Now, history is repeating.

The moderate Democratic mayor rarely lets a week go by without issuing new pleas for Washington to help stem the flow of migrants into the nation’s biggest city. Neither does the Post, an influential conservative tabloid that seems equally fixated.

The ceaseless, dire messaging is threatening Democrats in a pivotal election year, giving suburban New York Republicans another potent issue in competitive congressional races.

Since Adams began raising concerns about migrants in 2022, the Post has published 54 covers focused on the issue — all with blaring headlines like “Kids ‘Sacrificed’” (about the city using school gyms to house migrants), “Border Storm” (alongside a photo of Adams predicting a “financial tsunami”) and “New Year’s Wave” (next to a photographed migrant convoy approaching the border).

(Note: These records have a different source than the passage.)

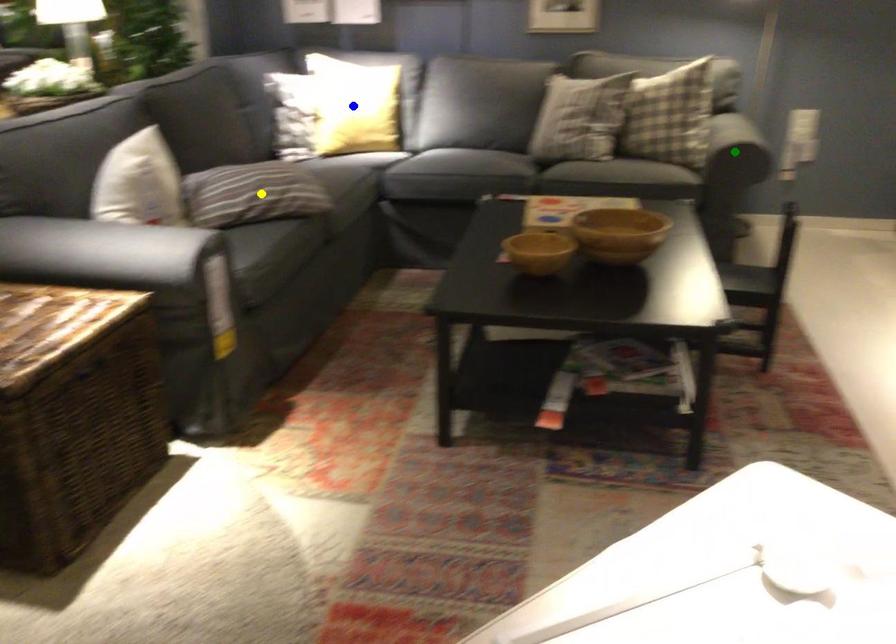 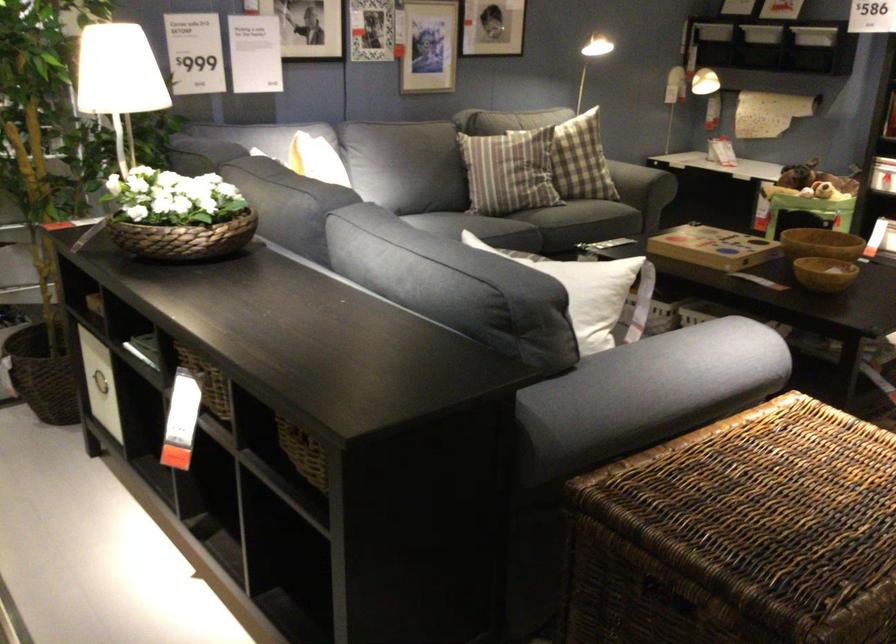 I am providing you with two images of the same scene from different viewpoints. Three points are marked in image1. Which point corresponds to a part or object that is occluded in image2?In image1, three points are marked. Which of them correspond to a part or object that is occluded in image2?Among the three points shown in image1, which one corresponds to a part or object that is no longer visible due to occlusion in image2?

blue point, green point, yellow point cannot be seen in image2. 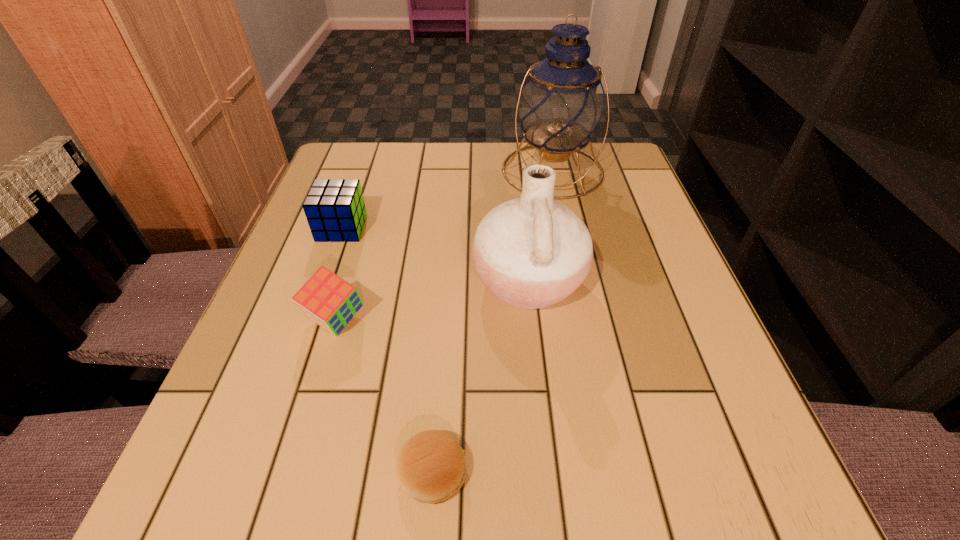 Locate an element on the screen. This screenshot has width=960, height=540. free space located 0.350m to pour from the handle of the second tallest object is located at coordinates (287, 281).

You are a GUI agent. You are given a task and a screenshot of the screen. Output one action in this format:
    pyautogui.click(x=<x>, y=<y>)
    Task: Click on the free space located 0.370m on the right of the nearer cube
    Image resolution: width=960 pixels, height=540 pixels.
    Given the screenshot: What is the action you would take?
    [x=578, y=321]

Find the location of a particular element. Image resolution: width=960 pixels, height=540 pixels. vacant region located 0.050m on the left of the second farthest object is located at coordinates (297, 228).

Where is `free region located on the right of the nearest object`? The image size is (960, 540). free region located on the right of the nearest object is located at coordinates (513, 471).

Locate an element on the screen. This screenshot has height=540, width=960. object located at the far edge is located at coordinates (x=561, y=104).

The width and height of the screenshot is (960, 540). I want to click on object that is at the near edge, so click(431, 467).

In order to click on object that is at the right edge in this screenshot , I will do `click(561, 104)`.

What are the coordinates of `object located in the far right corner section of the desktop` in the screenshot? It's located at (561, 104).

At what (x,y) coordinates should I click in order to perform the action: click on vacant area at the far edge. Please return your answer as a coordinate pair (x, y). Looking at the image, I should click on (407, 178).

Where is `vacant area at the left edge of the desktop`? vacant area at the left edge of the desktop is located at coordinates (277, 315). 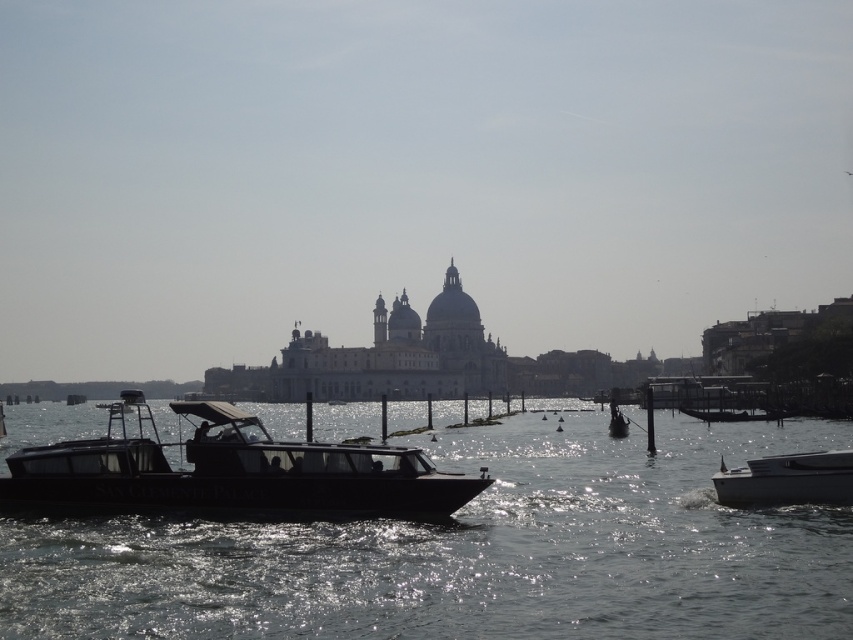 Is transparent water at center bigger than white glossy boat at right?

Correct, transparent water at center is larger in size than white glossy boat at right.

Image resolution: width=853 pixels, height=640 pixels. Describe the element at coordinates (471, 552) in the screenshot. I see `transparent water at center` at that location.

Identify the location of transparent water at center. (471, 552).

Which of these two, transparent water at center or black matte boat at center, stands taller?

black matte boat at center is taller.

Is transparent water at center wider than black matte boat at center?

Correct, the width of transparent water at center exceeds that of black matte boat at center.

The image size is (853, 640). What do you see at coordinates (471, 552) in the screenshot?
I see `transparent water at center` at bounding box center [471, 552].

Locate an element on the screen. This screenshot has width=853, height=640. transparent water at center is located at coordinates (471, 552).

Does black matte boat at center appear on the left side of white glossy boat at right?

Indeed, black matte boat at center is positioned on the left side of white glossy boat at right.

Who is positioned more to the left, black matte boat at center or white glossy boat at right?

black matte boat at center

Where is `black matte boat at center`? black matte boat at center is located at coordinates (229, 472).

Identify the location of black matte boat at center. This screenshot has height=640, width=853. (229, 472). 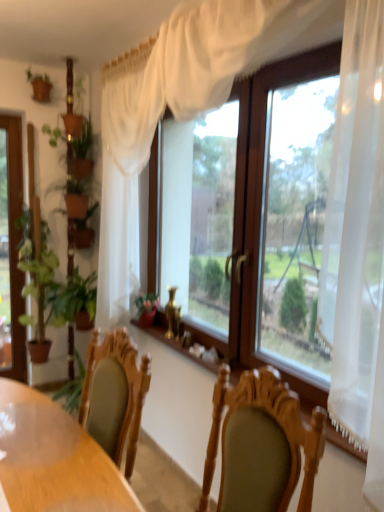 Question: From the image's perspective, is green leafy plant at left located above wooden table at center?

Choices:
 (A) no
 (B) yes

Answer: (B)

Question: Would you say green leafy plant at left is outside wooden table at center?

Choices:
 (A) yes
 (B) no

Answer: (A)

Question: Is green leafy plant at left aimed at wooden table at center?

Choices:
 (A) yes
 (B) no

Answer: (B)

Question: Is green leafy plant at left positioned in front of wooden table at center?

Choices:
 (A) yes
 (B) no

Answer: (B)

Question: Is the depth of green leafy plant at left greater than that of wooden table at center?

Choices:
 (A) no
 (B) yes

Answer: (B)

Question: From a real-world perspective, is wooden table at center above or below transparent glass window at center?

Choices:
 (A) below
 (B) above

Answer: (A)

Question: Choose the correct answer: Is wooden table at center inside transparent glass window at center or outside it?

Choices:
 (A) outside
 (B) inside

Answer: (A)

Question: In the image, is wooden table at center positioned in front of or behind transparent glass window at center?

Choices:
 (A) behind
 (B) front

Answer: (A)

Question: From the image's perspective, is wooden table at center above or below transparent glass window at center?

Choices:
 (A) above
 (B) below

Answer: (B)

Question: Choose the correct answer: Is wooden table at center inside green leafy plant at left or outside it?

Choices:
 (A) outside
 (B) inside

Answer: (A)

Question: Relative to green leafy plant at left, is wooden table at center in front or behind?

Choices:
 (A) behind
 (B) front

Answer: (B)

Question: Is point (49, 501) closer or farther from the camera than point (23, 313)?

Choices:
 (A) farther
 (B) closer

Answer: (B)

The Rupert Murdoch-run Post even gave migrants top billing the day other outlets featured Donald Trump being kicked off the Colorado ballot.

There are clear indications the migrant talk is connecting in the same way crime did in 2022, and not just in the suburbs: A December poll found 85 percent of New York City voters were concerned about the city accommodating the surge of migrants, up from 63 percent 10 months earlier.

“If you listen to the mayor and you read the New York Post, you believe that everywhere you look in the city, there are migrants and asylum seekers on the street and you’re stepping over them,” said Alyssa Cass, a Democratic political consultant.

For New York Democrats hoping to retake some of those lost House seats, the surge from the Southern border is tricky terrain made more difficult by Adams and the Post. For Republicans, the current migrant policies — like crime two years ago — are being attacked in campaign ads as a threat to New Yorkers’ way of life, even in districts that aren’t directly affected.

“It’s one of the top-polling issues,” vulnerable Republican Rep. Anthony D’Esposito said in an interview. “The migrant issue equates to crime.”

D’Esposito was among the Republicans swept into office in 2022 by his party’s case that Democrats were worse equipped to keep the suburbs safe. As he and colleagues in swing districts look to retain their seats against formidable Democratic challengers this year, their messaging is reinforced by Adams, who has warned that the migrant crisis will “destroy” his city if he doesn’t get adequate federal resources.

But migrants aren’t as visible a presence in much of the city, including in corners where outcry against sheltering them has been the loudest and angriest.

“In neighborhoods where it’s just something you see on the news or read in the paper, it becomes a specter that demagogues can use as the threat du jour,” Democratic City Council Member Justin Brannan said in an interview. “It used to be ‘defund the police’ or bail reform. Now this is the new thing they can divide and conquer on.”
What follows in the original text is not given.